- [ASSIGNED TASK]:
The answer must be an exact copy of every entry, with no pictures in it.

- [SOURCE MATERIAL]:
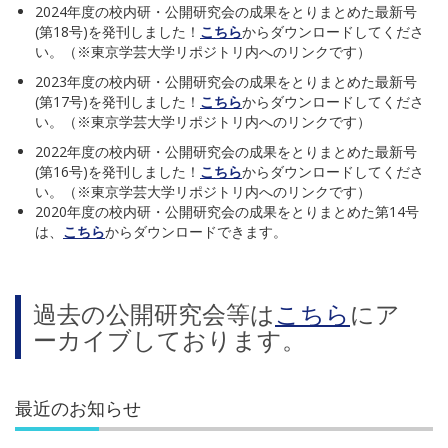
2024年度の校内研・公開研究会の成果をとりまとめた最新号
(第18号)を発刊しました！
こちら
からダウンロードしてくださ
い。（※東京学芸大学リポジトリ内へのリンクです）
2023年度の校内研・公開研究会の成果をとりまとめた最新号
(第17号)を発刊しました！
こちら
からダウンロードしてくださ
い。（※東京学芸大学リポジトリ内へのリンクです）
2022年度の校内研・公開研究会の成果をとりまとめた最新号
(第16号)を発刊しました！
こちら
からダウンロードしてくださ
い。（※東京学芸大学リポジトリ内へのリンクです）
2020年度の校内研・公開研究会の成果をとりまとめた第14号
は、
こちら
からダウンロードできます。
過去の公開研究会等は
こちら
にア
ーカイブしております。
最近のお知らせ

- [SOLUTION]:
2024年度の校内研・公開研究会の成果をとりまとめた最新号
(第18号)を発刊しました！
こちら
からダウンロードしてくださ
い。（※東京学芸大学リポジトリ内へのリンクです）
2023年度の校内研・公開研究会の成果をとりまとめた最新号
(第17号)を発刊しました！
こちら
からダウンロードしてくださ
い。（※東京学芸大学リポジトリ内へのリンクです）
2022年度の校内研・公開研究会の成果をとりまとめた最新号
(第16号)を発刊しました！
こちら
からダウンロードしてくださ
い。（※東京学芸大学リポジトリ内へのリンクです）
2020年度の校内研・公開研究会の成果をとりまとめた第14号
は、
こちら
からダウンロードできます。
過去の公開研究会等は
こちら
にア
ーカイブしております。
最近のお知らせ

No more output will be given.